Broad-leaved shootingstar (pink flowers) and giant fawnlily (white flowers) at Cowichan Garry Oak Preserve, BC (Photo by NCC)

Broad-leaved shootingstar (pink flowers) and giant fawnlily (white flowers) at Cowichan Garry Oak Preserve, BC (Photo by NCC)

Semipalmated sandpiper (Photo by Denis Doucet)

Semipalmated sandpiper (Photo by Denis Doucet)

Semipalmated sandpiper

The semipalmated sandpiper is a small shorebird with a short neck, long, black legs and a thin blunt-tipped bill. It is named for the partial webbing between its toes (“palmated” means “webbed”).

During the breeding season, this bird has a marbled grey-brown back and wings, a white belly and faint markings on its chest.
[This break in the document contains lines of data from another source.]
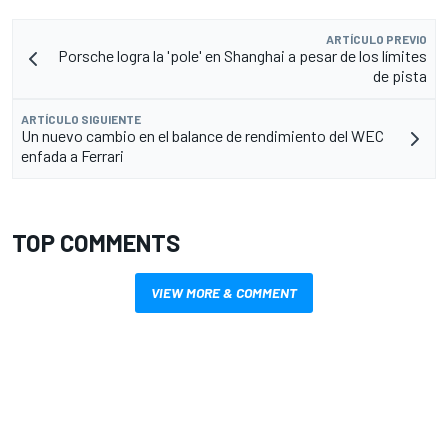
ARTÍCULO PREVIO
Porsche logra la 'pole' en Shanghai a pesar de los límites
de pista
ARTÍCULO SIGUIENTE
Un nuevo cambio en el balance de rendimiento del WEC
enfada a Ferrari
TOP COMMENTS
VIEW MORE & COMMENT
Outside of the breeding season, its colouration is still visible, but faded. Females of this species are usually larger than males.
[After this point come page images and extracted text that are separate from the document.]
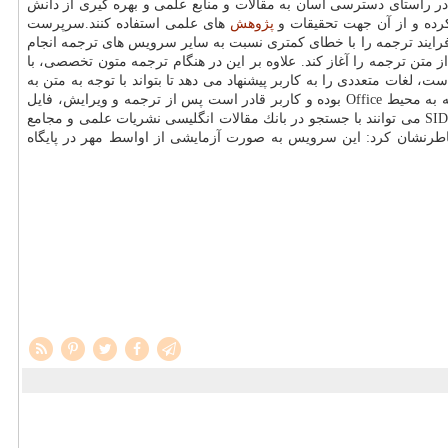
 در راستای دسترسی آسان به مقالات و منابع علمی و بهره گیری از دانش
 كرده و از آن جهت تحقیقات و
پژوهش
های علمی استفاده كنند.سرپرست
رایند ترجمه را با خطای كمتری نسبت به سایر سرویس های ترجمه انجام
ن ترجمه را آغاز كند. علاوه بر این در هنگام ترجمه متون تخصصی، با
لغات متعددی را به كاربر پیشنهاد می دهد تا بتواند با توجه به متن به
مطلوب ترین و بهترین ترجمه برسد. عظیم زاده با اشاره به سهولت كار با ترجمیار خاطرنشان كرد: محیط ویرایشگر این سرویس از لحاظ ظاهری شبیه به محیط Office بوده و كاربر قادر است پس از ترجمه و ویرایش، فایل
خروجی را در فرمت doc دریافت كند.سرپرست مركز اطلاعات علمی ادامه داد: دسترسی به ترجمیار از طریق كد ورودی امكان پذیر است اما كاربران SID می توانند با جستجو در بانك مقالات انگلیسی نشریات علمی و مجامع
ت ترجمه آنلاین بهره مند شوند. عظیم زاده خاطرنشان كرد: این سرویس به صورت آزمایشی از اواسط مهر در پایگاه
Canadian distribution of semipalmated sandpiper (Map by NCC)

(Click on the image to enlarge)

Where is it found?

Semipalmated sandpipers breed in the Arctic, from far-eastern Siberia, east across Alaska and northern Canada to Baffin Island and Labrador. They generally nest on open tundra, usually close to water. They winter along the coasts of Central and South America, after migrating a total distance of around 15,000 kilometres. Semipalmated sandpipers migrate along the East Coast and through the prairies.

During their fall migration, they gather in the thousands at stopover points in Atlantic Canada and the eastern United States. Here, they rest and feed before continuing their long migration. It is estimated that eastern semipalmated sandpiper populations may migrate 3,000 to 4,000 kilometres without stopping, from New England and southern Canada to South America.
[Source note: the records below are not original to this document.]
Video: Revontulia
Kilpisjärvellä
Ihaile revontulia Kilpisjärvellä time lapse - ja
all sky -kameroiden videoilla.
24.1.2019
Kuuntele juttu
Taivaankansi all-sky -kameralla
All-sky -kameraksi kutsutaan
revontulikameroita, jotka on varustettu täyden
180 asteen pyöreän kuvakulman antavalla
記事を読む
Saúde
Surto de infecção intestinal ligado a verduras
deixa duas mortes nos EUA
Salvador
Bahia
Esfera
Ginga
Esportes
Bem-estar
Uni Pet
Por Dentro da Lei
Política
What is this species’ conservation status?

The International Union for Conservation of Nature has assessed the semipalmated sandpiper as near threatened because of overall population declines. Threats to this species include hunting in South America, habitat loss, chemical pollution and climate change. The Alaskan and western Canadian Arctic semipalmated sandpiper populations are stable. However, the eastern Canadian Arctic population is declining.

What is NCC doing to conserve habitat for this species?

The Nature Conservancy of Canada (NCC) owns and protects several properties in Atlantic Canada that are used by semipalmated sandpipers as stopover sites during their migration from the Arctic to South America. These include the Johnson’s Mills Shorebird Reserve, a 227-hectare (562-acre) property on the Bay of Fundy in New Brunswick, the Cascumpec Sandhills and St. Peters Harbour on Prince Edward Island, Mike’s Islands and 11 properties in the Pugwash Estuary totalling 417 hectares (1,030 acres) in Nova Scotia.

During migration, they have also been documented on many NCC properties in the prairies.